(DATASET EXTRACT begins)

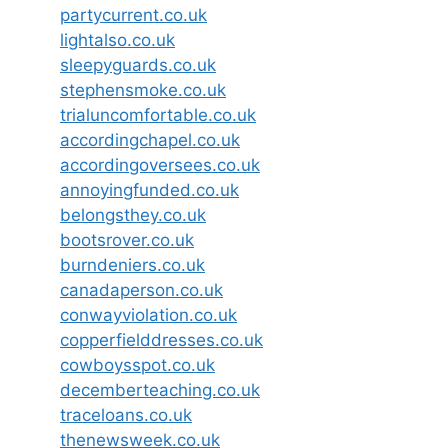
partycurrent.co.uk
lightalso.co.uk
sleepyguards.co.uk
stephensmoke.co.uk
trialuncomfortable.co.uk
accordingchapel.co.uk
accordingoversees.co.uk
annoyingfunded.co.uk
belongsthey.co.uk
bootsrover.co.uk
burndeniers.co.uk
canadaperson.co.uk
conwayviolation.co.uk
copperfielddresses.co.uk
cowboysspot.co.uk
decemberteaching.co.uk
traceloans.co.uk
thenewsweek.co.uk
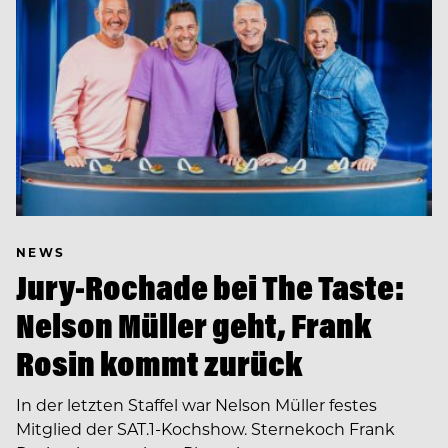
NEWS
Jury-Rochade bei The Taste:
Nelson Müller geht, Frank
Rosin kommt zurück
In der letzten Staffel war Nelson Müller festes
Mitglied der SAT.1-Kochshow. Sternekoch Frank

(DATASET EXTRACT ends)
(DATASET EXTRACT begins)

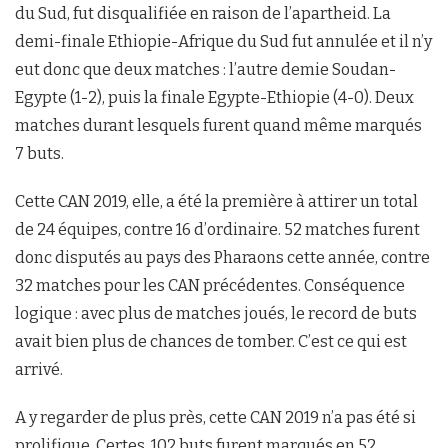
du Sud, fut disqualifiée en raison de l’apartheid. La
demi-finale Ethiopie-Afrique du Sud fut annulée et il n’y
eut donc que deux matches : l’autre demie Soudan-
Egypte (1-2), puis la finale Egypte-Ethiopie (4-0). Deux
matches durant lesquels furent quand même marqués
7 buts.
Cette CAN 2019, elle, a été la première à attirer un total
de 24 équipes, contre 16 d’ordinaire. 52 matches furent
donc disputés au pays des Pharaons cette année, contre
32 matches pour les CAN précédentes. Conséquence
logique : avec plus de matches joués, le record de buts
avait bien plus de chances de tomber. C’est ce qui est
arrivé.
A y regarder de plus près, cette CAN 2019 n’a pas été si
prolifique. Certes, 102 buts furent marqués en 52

(DATASET EXTRACT ends)

### ACTIVITY
Check each line of the data above for the word "matches" and state how many lines contain it, with no other text.

### RESULT FOR THIS TASK
5